An opening time of the first flow path control valve in the high
pressure cleaning mode may be longer than a one-time opening time
of the first flow path control valve in the low pressure cleaning
mode.
An opening time of the second flow path control valve in the high
pressure cleaning mode is longer than a one-time opening time of
the second flow path control valve in the low pressure cleaning
mode.
In the high pressure cleaning mode, the second flow path control
valve may be opened before the first flow path control valve is
closed. In the high pressure cleaning mode, each of the first flow
path control valve and the second flow path control valve may be
opened once.
The first cleaning mechanism may be configured to apply the
cleaning water to the filter, and in the low pressure cleaning
mode, a one-time closing time of the first flow path control valve
may be shorter than a one-time closing time of the second flow path
control valve. In the low pressure cleaning mode, the number of
times the opening and closing of the first flow path control valve
are repeated may be smaller than the number of times the opening
and closing of the second flow path control valve are repeated.
The first cleaning mechanism may be configured to apply the
cleaning water to the filter. In the high pressure cleaning mode,
an opening time of the first flow path control valve may be longer
than an opening time of the second flow path control valve.
In the high pressure cleaning mode, the opening time of the first
flow path control valve may be two times or more the opening time
of the second flow path control valve.
The present disclosure also provides a method of controlling a
laundry treating apparatus. The method includes a flow rate
measurement step of measuring a flow rate while supplying water
into the tub; and a cleaning step of controlling, based on the flow
rate, a first flow path control valve for regulating water supply
to the first cleaning mechanism and a second flow path control
valve for regulating water supply to the second cleaning
mechanism.
In the cleaning step, if the flow rate is less than a preset
reference flow rate, a low pressure cleaning mode is performed, and
if the flow rate is equal to or more than the preset reference flow
rate, a high pressure cleaning mode is performed.

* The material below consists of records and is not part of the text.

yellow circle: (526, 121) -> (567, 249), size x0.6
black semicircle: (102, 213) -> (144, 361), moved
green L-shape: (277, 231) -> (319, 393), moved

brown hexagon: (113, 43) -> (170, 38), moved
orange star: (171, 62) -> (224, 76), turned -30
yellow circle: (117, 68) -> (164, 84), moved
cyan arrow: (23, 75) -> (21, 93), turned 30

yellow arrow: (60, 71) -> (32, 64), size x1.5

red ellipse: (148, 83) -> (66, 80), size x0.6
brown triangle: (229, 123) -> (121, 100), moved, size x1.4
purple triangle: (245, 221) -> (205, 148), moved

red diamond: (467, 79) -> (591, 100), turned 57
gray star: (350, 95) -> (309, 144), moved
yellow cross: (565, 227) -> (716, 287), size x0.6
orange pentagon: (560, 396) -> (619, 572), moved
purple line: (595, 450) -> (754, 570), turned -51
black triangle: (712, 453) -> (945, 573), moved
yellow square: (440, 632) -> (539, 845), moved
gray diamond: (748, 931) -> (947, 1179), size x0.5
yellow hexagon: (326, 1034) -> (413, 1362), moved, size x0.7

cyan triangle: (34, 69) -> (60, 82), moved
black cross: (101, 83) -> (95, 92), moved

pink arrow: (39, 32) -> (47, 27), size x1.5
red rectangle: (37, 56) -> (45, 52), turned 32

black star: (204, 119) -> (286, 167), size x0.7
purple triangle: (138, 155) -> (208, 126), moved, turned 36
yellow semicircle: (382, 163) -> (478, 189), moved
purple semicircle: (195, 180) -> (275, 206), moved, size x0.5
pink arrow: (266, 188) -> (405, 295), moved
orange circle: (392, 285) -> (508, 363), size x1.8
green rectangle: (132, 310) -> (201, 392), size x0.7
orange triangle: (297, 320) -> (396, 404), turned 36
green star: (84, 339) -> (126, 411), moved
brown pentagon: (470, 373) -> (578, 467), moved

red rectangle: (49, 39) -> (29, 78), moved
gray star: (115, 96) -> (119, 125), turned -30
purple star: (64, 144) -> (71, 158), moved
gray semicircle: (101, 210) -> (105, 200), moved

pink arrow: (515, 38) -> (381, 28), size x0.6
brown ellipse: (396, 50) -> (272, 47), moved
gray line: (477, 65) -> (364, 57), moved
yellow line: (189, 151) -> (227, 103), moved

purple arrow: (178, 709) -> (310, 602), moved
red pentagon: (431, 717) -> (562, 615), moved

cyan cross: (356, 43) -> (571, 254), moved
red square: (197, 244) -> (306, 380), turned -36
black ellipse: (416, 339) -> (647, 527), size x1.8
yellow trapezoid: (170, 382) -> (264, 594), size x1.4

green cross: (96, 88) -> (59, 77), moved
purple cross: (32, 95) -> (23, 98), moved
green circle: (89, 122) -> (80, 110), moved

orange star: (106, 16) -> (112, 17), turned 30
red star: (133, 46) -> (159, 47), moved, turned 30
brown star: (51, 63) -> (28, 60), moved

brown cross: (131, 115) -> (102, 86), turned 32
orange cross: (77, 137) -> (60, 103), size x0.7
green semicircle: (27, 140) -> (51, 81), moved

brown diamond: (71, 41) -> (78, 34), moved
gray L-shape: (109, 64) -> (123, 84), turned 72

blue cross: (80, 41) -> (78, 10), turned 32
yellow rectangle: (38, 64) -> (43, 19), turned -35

The low pressure cleaning mode includes a step in which opening and
closing of the second flow path control valve are repeated a
plurality of times after opening and closing of the first flow path
control valve are repeated a plurality of times.
The high pressure cleaning mode includes a step in which when the
first flow path control valve is closed after being opened during a
predetermined time, which is repeated, the second flow path control
valve is opened before the first flow path control valve is closed
after the first flow path control valve is opened, and the second
flow path control valve is closed before the first flow path
control valve is opened again.
In the high pressure cleaning mode, the closing of the first flow
path control valve may be performed in a state where the second
flow path control valve is opened. In the high pressure cleaning
mode, a one-time opening time of the second flow path control valve
may be longer than a one-time closing time of the first flow path
control valve.
BRIEF DESCRIPTION OF THE DRAWINGS
FIG. 1 is a configuration diagram of a laundry treating apparatus
according to an embodiment of the present disclosure.
FIG. 2 is a flowchart illustrating a method of controlling a
laundry treating apparatus according to an embodiment of the
present disclosure.
FIG. 3A is a graph showing a control of a water supply valve in a
low pressure cleaning mode and FIG. 3B is a graph showing a control
of the water supply valve in a high pressure cleaning mode.
FIG. 4 is a graph comparing a water pressure of the present
disclosure with a water pressure of the related art in the high
pressure cleaning mode.
FIG. 5 is a graph showing a control of a water supply valve in a
high pressure cleaning mode according to another embodiment of the
present disclosure.
DESCRIPTION OF EXEMPLARY EMBODIMENTS
FIG. 1 is a configuration diagram of a laundry treating apparatus
according to an embodiment of the present disclosure. FIG. 2 is a
flowchart illustrating a method of controlling a laundry treating
apparatus according to an embodiment of the present disclosure.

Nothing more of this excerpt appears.